*The problem:* Where the word "quality" appears in a line below, copy the whole line.

*Input records:*

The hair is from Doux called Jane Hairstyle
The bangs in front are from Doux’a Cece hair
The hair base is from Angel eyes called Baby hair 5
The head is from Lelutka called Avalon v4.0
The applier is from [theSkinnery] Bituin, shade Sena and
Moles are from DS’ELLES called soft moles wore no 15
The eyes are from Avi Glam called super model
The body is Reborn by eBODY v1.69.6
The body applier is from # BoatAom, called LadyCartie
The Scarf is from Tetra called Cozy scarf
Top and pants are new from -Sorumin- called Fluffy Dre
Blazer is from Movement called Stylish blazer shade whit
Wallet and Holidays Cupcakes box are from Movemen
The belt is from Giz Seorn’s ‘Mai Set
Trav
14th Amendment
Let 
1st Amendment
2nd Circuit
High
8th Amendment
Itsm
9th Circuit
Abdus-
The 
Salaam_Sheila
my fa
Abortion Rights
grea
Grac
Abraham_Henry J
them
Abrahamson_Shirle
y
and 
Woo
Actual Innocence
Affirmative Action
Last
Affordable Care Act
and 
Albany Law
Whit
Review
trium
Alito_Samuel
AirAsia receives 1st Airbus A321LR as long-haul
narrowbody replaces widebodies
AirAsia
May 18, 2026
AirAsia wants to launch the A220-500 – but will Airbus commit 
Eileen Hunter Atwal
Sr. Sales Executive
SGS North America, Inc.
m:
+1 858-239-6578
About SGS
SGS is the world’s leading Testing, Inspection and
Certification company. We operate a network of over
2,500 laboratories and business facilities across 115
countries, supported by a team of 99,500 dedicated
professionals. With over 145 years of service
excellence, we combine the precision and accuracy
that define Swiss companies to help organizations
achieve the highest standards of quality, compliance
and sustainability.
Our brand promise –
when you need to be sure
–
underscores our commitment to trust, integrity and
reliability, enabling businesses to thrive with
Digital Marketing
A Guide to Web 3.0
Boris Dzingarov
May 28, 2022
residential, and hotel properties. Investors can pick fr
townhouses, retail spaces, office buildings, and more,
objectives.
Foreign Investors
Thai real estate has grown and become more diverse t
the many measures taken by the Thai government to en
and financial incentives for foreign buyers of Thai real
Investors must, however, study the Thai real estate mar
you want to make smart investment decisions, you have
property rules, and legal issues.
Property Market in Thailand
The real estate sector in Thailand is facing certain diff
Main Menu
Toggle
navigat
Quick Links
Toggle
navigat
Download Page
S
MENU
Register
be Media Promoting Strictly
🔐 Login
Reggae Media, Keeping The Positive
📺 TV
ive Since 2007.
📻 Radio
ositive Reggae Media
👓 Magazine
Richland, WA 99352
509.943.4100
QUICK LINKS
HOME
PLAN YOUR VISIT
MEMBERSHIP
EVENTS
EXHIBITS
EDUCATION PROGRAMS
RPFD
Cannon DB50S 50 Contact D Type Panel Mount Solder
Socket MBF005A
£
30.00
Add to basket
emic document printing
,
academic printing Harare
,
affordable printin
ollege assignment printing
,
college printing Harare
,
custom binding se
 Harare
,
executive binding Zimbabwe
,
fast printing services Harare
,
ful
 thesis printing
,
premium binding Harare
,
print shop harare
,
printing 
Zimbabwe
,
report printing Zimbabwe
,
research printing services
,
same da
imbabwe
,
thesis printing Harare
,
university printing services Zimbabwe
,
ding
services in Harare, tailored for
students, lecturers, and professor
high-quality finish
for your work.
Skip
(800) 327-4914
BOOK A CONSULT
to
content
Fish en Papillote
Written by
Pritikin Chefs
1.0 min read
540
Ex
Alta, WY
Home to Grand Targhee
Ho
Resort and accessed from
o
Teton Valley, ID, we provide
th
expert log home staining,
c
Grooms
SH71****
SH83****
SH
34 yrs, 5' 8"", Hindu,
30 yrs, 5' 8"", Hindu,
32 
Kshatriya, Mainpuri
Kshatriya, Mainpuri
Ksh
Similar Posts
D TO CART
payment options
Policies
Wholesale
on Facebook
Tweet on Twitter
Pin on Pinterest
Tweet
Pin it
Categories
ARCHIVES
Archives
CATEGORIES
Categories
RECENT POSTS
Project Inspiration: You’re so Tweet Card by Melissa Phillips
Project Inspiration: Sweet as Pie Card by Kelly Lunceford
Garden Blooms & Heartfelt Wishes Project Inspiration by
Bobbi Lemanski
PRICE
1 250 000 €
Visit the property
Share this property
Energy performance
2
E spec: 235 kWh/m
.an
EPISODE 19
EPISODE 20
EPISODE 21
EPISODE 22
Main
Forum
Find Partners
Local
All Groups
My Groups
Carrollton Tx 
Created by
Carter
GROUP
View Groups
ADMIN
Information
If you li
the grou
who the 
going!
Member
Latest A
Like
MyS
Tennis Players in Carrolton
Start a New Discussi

*Answer box:*
achieve the highest standards of quality, compliance
high-quality finish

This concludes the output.